Suddenly the voice speaks, quite loudly in my ear.
“Who said that? Who are you?” I scream like Jenna in a strop and Mum comes running. I have to pretend that Bronx kicked me when I was pulling him off the couch, which isn’t very fair on Bronx. The poor wee soul doesn’t even try and defend himself. Kicking people is an automatic reflex for him, so he probably believes he’s actually done it. But what choice do I have? I’m afraid Mum will drag me off to the doctor for a brain scan or something. And the thing is, I really don’t think that I’m imagining things.
I’m sure that I recognise the voice.
Chapter 3
Things I love about my baby sister:
She has a cute laugh.
She thinks I’m wonderful.
She doesn’t pee against walls.
I decide that hanging around the house doing nothing is not a productive way to spend a warmish Sunday afternoon and I can’t possibly return to the cupboard until somebody changes the light bulb. What can I do?
I need to get out of here. I wrestle with the buggy in the hallway until eventually it unfolds. Then I pick up Summer from her playpen, stuff her chubby little arms into her anorak and plonk her into the buggy. She sits there looking up at me expectantly, clutching her tatty orange lion.
“We’re going for a walk, Summer! That will be fun, won’t it?”
She gets very excited, beams delightedly and makes some loud noises, which sound to me almost like words. Gran s
ays she should be talking by now.
“That child clearly has developmental delay,” I heard her mutter last weekend, when she was watching Summer sitting in her playpen, bashing the wooden sides with her favourite rattle and babbling nonsense to herself.
Gran says I could speak in sentences when I was Summer’s age, but I don’t think there’s anything wrong with Summer at all. She just needs people to talk to her and then she will talk back.
“I’m just going to take Summer for a wee walk!” I call. Mum pokes her head round the kitchen door, and gives me a grateful smile. She looks shattered after her fight with Jenna. Her long, curly hair is all over the place and her eyes are red rimmed and tired.

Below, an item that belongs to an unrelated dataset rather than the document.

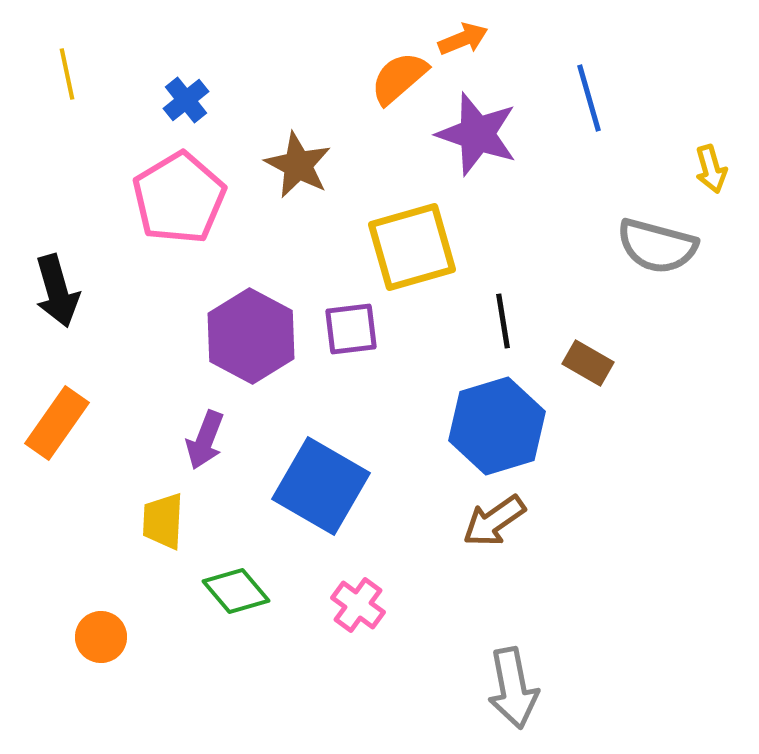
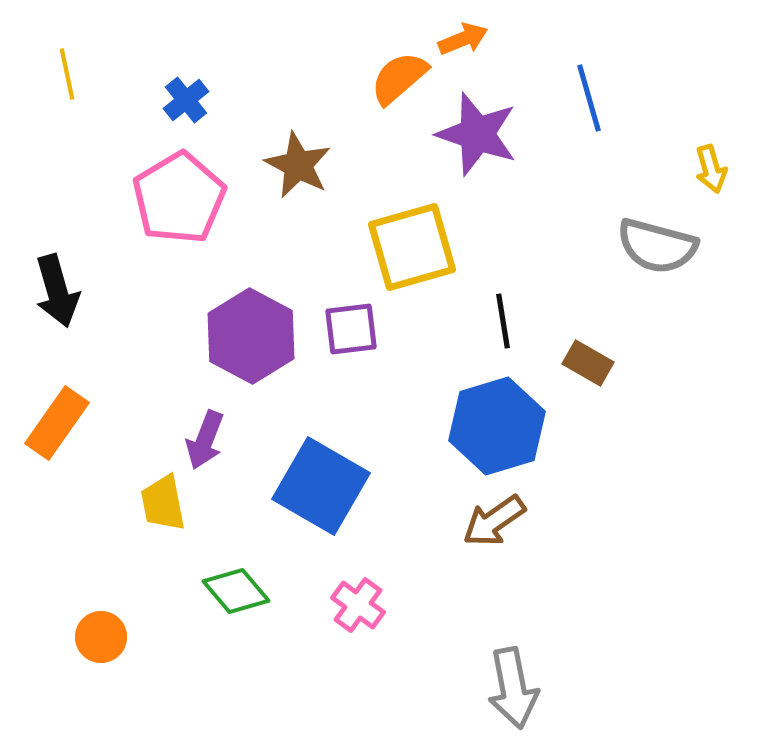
yellow trapezoid: moved 18 px up; rotated 14 degrees counterclockwise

“That’s a great idea, Lily. She could do with some fresh air and it’s a nice day. Thanks, love. Why don’t you take some bread and feed the ducks?”

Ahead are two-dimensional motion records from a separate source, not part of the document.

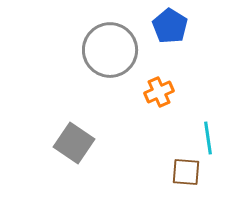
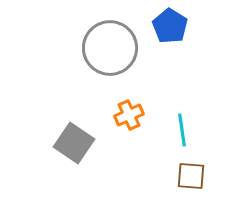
gray circle: moved 2 px up
orange cross: moved 30 px left, 23 px down
cyan line: moved 26 px left, 8 px up
brown square: moved 5 px right, 4 px down
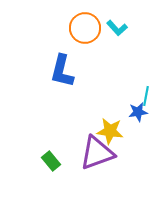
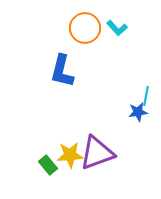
yellow star: moved 40 px left, 24 px down; rotated 12 degrees counterclockwise
green rectangle: moved 3 px left, 4 px down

I squeeze past her, take a slice of rather stale brown bread from the bread bin and stuff it in the pocket of my hoodie.
I am hopeful that Mum will suggest I buy Summer an ice cream, And here’s some money, Lily, but sadly she doesn’t. And asking Jenna for cash is a non-starter nowadays.
***
I bump the buggy down the two front steps and along the cracked little path to our gate. In two minutes we are whizzing down the High Street, past the newsagent’s and the many gift shops and cafés, towards the pier. I slow down at the sweet shop.
“Look in there, Summer. Look at those yummy stripy lollipops and all those scrummy chocolates. I might get you a chocolate mouse next time. Would you like that?”

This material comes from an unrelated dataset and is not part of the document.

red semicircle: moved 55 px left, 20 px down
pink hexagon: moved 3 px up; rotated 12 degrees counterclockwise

Summer makes some more of her garbled noises and sticks her hands up towards the sweet shop window. She stiffens, throws herself backwards in her pushchair and lets out a wail. I don’t think she wants to wait until next time for a chocolate mouse. She wants one right now. Stopping here was a bad idea. I push the pram faster along the pavement.
We have to dodge past hordes of people on the narrow pavement, but I am quite good at using the buggy as a battering ram if they won’t get out of the way.